Thank you card to in-laws

posted 2 years ago in Etiquette
Post # 2
716 posts
Busy bee

I’m curious if others will say that a thank you card for parents is typical.  I would think that it would be more natural to say thank you and express your appreciation in an actual in person conversation.  It seems to me that notes are more appropriate for people that you are farther removed from / speak to less often.


Post # 3
7019 posts
Busy Beekeeper
  • Wedding: November 1999

Cheekygeek123:  I assume your fiance is writing his own, because if it was from both of you it should be written by him.

Anyway, I’d say something along the lines of, “Thank you for your generous gift. It means so much to me that you are supporting us like that, and I’m so happy to be joining your family”… and not a lot more than than that.

Call them whatever you call them now.
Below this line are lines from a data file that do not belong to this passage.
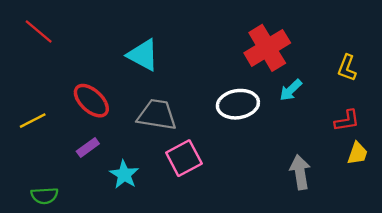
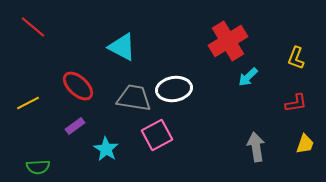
white ellipse: (238, 104) -> (174, 89), moved
yellow trapezoid: (357, 153) -> (305, 144), moved

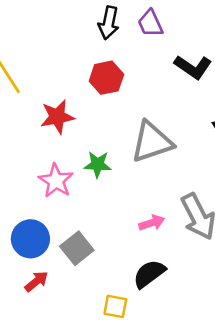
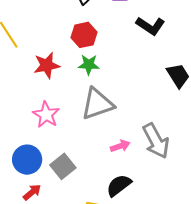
gray triangle: (152, 142) -> (97, 104), moved
green star: (98, 164) -> (89, 65), moved

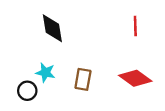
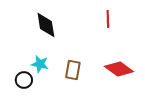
red line: (135, 26) -> (108, 19), moved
That’s what I’d expect from my daughter’s bf, and I’d be slightly weirded out if he called me “Mum” (Australian for “Mom”) before they married.

Post # 5
1566 posts
Bumble bee
  • Wedding: May 2014

Dear Mr. & Mrs. FPIL,

Your son, FI, and I deeply appreciate your support as we plan our wedding. You have raised your son to be the man with whom I will be spending the rest of my life. He is truly my other half, and that is due to much of the upbringing you gave him. Thank you again for the spiritual, physical, and financial support you have given us as we prepare in forging our life together.

We hope that the wedding itself will only be a precurssor to the years of happiness and love we anticipate in the future.

Thank you,


Post # 6
4402 posts
Honey bee
  • Wedding: September 2010

I agree with you that he should write the card. 

Still, if that’s not going to happen, I don’t think it’s that hard a card to write. 

1) Just call them what you yourself normally call them (I know it’s weird, though, because you’ll sign it from both of you — you could always do “Mr. and Mrs XYZ/Mom & Dad”).

2) As for what to say, don’t overthink it. Just say what you are feeling — probably that you are so grateful for their generosity and their kindness to you, and that you are looking forward to the wedding so much. 

But yeah… he shouldn’t be dumping this on you!

Post # 7
7019 posts
Busy Beekeeper
  • Wedding: November 1999

Cheekygeek123:  Honestly, I don’t understand the logic of you writing the card from both of you. The only reason I can think of is a really sexist one, like weddings are for women so the gift is really to you.

Post # 8
1352 posts
Bumble bee

Seems simple to me, something along the lines of “thank you so much for your generous support, we’re excited for the big day and our future together.” I would just use their first names.

Post # 9
42082 posts
Honey Beekeeper
  • Wedding: November 1999

Let’s not make a big deal about this. It’s a simple thank-you note for their generous contribution to the wedding.  You write a couple of lines. He writes a couple of lines. Done.

Post # 10
2414 posts
Buzzing bee
  • Wedding: February 2015

jamb:  I wrote my mum a thank you card after my shower.  I see her all the time.  I, obviously, thanked her in person on the day of.  I even mailed it.  I notice she has it tucked in a holder with her important papers (and I took the entire inside and back of the card to write it all.)  I don’t think it’s weird. 


Cheekygeek123:  You could write separate cards, or separate notes on the card from each of you. We went the separate note way for a gift from his parents.  He called them mum and dad, I used their first names.  I just expressed my gratitude for their generous gift and for making me feel like part of the family right from the start.  And I closed with how excited I was to see them and celebrate at the wedding.